Records drawn from a dataset
────────
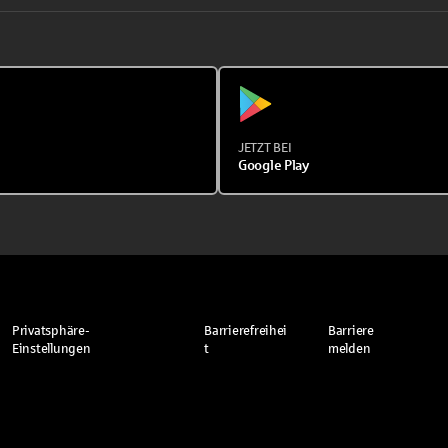
JETZT BEI
Google Play
Privatsphäre-
Barrierefreihei
Barriere
Einstellungen
t
melden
────────
AIM OF THE EXERCISE: Your copy of the entries must be exact and must contain no pictures.

OUTPUT FOR THIS EXERCISE:
JETZT BEI
Google Play
Privatsphäre-
Barrierefreihei
Barriere
Einstellungen
t
melden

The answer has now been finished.